A testemunha compareceu ao DHPP (Delegacia de Homicídios e de Proteção à Pessoa) nesta semana, acompanhada por um advogado, e relatou ter presenciado o momento do homicídio. Com medo de represálias, ela se manteve em silêncio até este ponto. Além dos três seguranças identificados, a análise do local e do corpo de Adalberto ainda apresenta questões em aberto. O sangue encontrado em seu carro pertence ao empresário, mas também há vestígios de uma mulher não identificada. Expertises indicam que a vítima pode ter sido colocada no buraco ainda com vida, possivelmente desacordada, e morreu por asfixia.
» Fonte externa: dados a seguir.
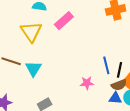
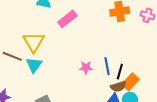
yellow triangle: (31, 32) -> (34, 42), moved
pink star: (87, 83) -> (86, 68), moved

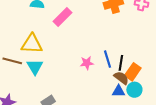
yellow triangle: (34, 42) -> (32, 44), turned -50
brown semicircle: (118, 87) -> (121, 78), turned -119

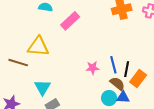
cyan triangle: (35, 67) -> (42, 87), moved
brown semicircle: (121, 78) -> (117, 84), moved
cyan circle: (134, 90) -> (109, 98), moved

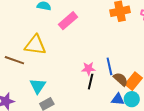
black line: (127, 69) -> (91, 82), moved
brown semicircle: (117, 84) -> (121, 79), moved
cyan circle: (109, 98) -> (132, 99), moved

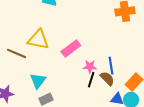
pink rectangle: (68, 21) -> (71, 48), moved
brown semicircle: (121, 79) -> (107, 79), moved

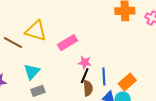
blue line: (111, 66) -> (104, 76), moved
brown semicircle: (107, 79) -> (88, 88), moved, turned 35

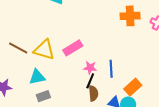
yellow triangle: (36, 31) -> (44, 50), moved
cyan triangle: (32, 72) -> (37, 77), turned 36
blue line: (104, 76) -> (111, 69), moved

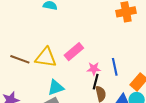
cyan triangle: (37, 77) -> (56, 88), moved

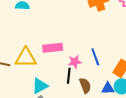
pink rectangle: (74, 52) -> (53, 48), turned 42
black line: (96, 82) -> (69, 76), moved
A expectativa é que, ainda nesta sexta-feira (27), os suspeitos sejam levados para depoimento no DHPP. Os novos elementos da investigação podem ser cruciais para responsabilizar os envolvidos, mas outros aspectos, como a identificação da mulher cujo sangue foi encontrado e a análise completa dos laudos periciais, ainda estão em andamento. A apuração continua, refletindo a complexidade do caso e a importância de se chegar a uma conclusão sobre a morte de Adalberto Amarilio Júnior.